Just as commas, semicolons also set off subjects in longer, more complex sentences, and the choice of semicolon vs. comma to mark off the subject may change the meaning of the sentence.


A semicolon may be required to separate the subject from the rest of the sentence consisting of a series.


Let's consider this sentence and the reason why we should opt for a semicolon rather than a comma to mark off the subject:


Genç; güzel bir kızla evlendi.

The youth married a beautiful girl.


The reason becomes clear if we place a comma instead of the semicolon. Now, let's see how the meaning of the sentence changes:


Genç, güzel bir kızla evlendi.

He married a young, beautiful girl.


In the following sentences, if we move the semicolon to place it after the next name, the meaning of the sentence changes as well:


Hacer; Serap, Betül ve Şeyma’dan daha tecrübeli.

Hacer is more experienced than Serap, Betül, and Şeyma.


Hacer Serap; Betül ve Şeyma’dan daha tecrübeli.

Hacer, Serap are more experienced than Betül and Şeyma.

However, semicolons are used in complex sentences before the adversative conjunctions ama, fakat, yalnız, ancak, lâkin, ne var ki, ne yazık ki, ama, çünkü. For example:


Çocuk çok zayıf; fakat her türlü işi yapıyor.

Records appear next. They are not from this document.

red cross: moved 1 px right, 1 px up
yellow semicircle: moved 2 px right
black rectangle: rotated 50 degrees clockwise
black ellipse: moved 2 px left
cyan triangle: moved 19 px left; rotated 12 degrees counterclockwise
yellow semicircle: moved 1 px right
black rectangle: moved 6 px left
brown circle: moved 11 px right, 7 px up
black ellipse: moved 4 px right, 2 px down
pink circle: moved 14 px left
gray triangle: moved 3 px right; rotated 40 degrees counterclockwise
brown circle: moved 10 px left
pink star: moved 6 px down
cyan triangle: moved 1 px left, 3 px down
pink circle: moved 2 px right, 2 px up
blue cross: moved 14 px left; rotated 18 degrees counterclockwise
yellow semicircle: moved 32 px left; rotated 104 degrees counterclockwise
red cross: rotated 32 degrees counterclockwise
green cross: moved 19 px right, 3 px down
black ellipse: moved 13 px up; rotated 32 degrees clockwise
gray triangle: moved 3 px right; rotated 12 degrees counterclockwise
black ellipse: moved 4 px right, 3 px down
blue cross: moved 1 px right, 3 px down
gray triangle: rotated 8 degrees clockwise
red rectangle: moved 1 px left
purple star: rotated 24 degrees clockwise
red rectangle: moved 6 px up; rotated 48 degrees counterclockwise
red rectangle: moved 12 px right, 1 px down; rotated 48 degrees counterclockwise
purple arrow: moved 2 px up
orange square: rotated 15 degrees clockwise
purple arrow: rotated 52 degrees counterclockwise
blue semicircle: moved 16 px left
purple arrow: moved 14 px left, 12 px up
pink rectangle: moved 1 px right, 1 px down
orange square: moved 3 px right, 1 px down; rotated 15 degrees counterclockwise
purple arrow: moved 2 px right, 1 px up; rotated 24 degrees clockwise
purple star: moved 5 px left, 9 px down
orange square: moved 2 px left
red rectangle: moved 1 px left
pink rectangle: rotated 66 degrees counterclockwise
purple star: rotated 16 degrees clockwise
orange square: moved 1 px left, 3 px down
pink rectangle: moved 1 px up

The kid is very skinny but can do any work.


Bu yaşa gelmiş; lâkin hiçbir şey bilmiyor.

He's lived this long but knows nothing.


İstediğin kadar alabilirsin; yalnız kardeşine de vereceksin.

You can have as many as you want; only, you'll have to share with your brother, too.


Sen kullanabilirsin; ama kimse duymasın.

You can use it, but don't tell anyone [no one can hear about it].

Yarın resmî tatil; ne var ki biz çalışacağız.

Tomorrow is the official holiday; however, we'll be working.


Maaşımı aldım; ne yazık ki borçlarımı ödemeye yetmedi.

I got my salary; unfortunately, it wasn't enough to pay off my debts.


İlaçları alamadım; çünkü eczane kapalıydı.

I couldn't get my medications, because the pharmacy was closed.

Semicolons are also used in complex sentences before the summarizing and explanatory conjunctions öyleyse, о hâlde, yani, oysaki, hâlbuki. For example:


Cumartesi akşam misafirlerin gelecekmiş; öyleyse pazara kadar beklemek zorundasın.

The guests are coming on Saturday evening; so, you have to wait until Sunday.


Seni hiç dinlemiyor mu; o hâlde sen de onun dediklerini yapma.

Since he never listens to you, you don’t have to do what he says.


Arabayı sattım; yani artık arabam yok.

I sold the car; so, I don't have a car anymore.


Asım iflas etmiş; oysaki son zamanlarda işleri iyiydi.

Asim has gone bankrupt, although he has been doing well lately.


Sınavı verememiş; hâlbuki о kadar çalışmıştı.

He could not pass the exam, even though he had studied so much.